> Directions for this task
For the material below, the sole required output is the number of lines that include "Κεφαλαίου".

(The input)

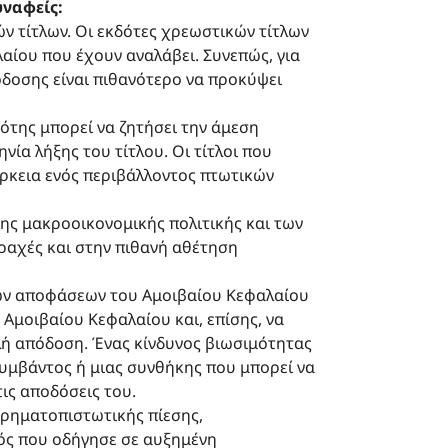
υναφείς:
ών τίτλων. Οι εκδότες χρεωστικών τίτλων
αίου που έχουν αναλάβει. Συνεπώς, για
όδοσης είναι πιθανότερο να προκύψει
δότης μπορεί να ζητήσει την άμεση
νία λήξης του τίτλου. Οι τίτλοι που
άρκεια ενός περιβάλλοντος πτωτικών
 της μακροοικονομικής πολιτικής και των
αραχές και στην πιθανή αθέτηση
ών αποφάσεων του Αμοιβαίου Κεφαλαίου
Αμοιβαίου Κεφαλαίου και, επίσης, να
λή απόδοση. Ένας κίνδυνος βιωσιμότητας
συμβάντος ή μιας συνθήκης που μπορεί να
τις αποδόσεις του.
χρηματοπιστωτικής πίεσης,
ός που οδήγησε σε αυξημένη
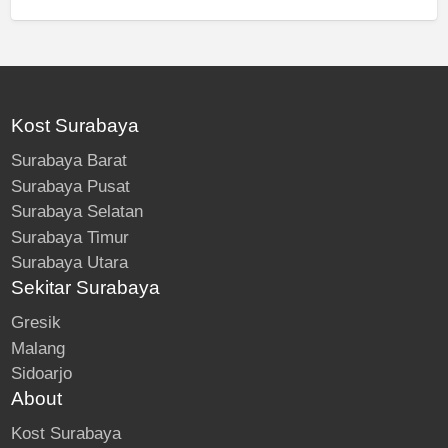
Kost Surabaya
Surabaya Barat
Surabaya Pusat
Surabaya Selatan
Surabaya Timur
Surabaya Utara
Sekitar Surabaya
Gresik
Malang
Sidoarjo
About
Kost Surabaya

(End The input)

> Expected answer
2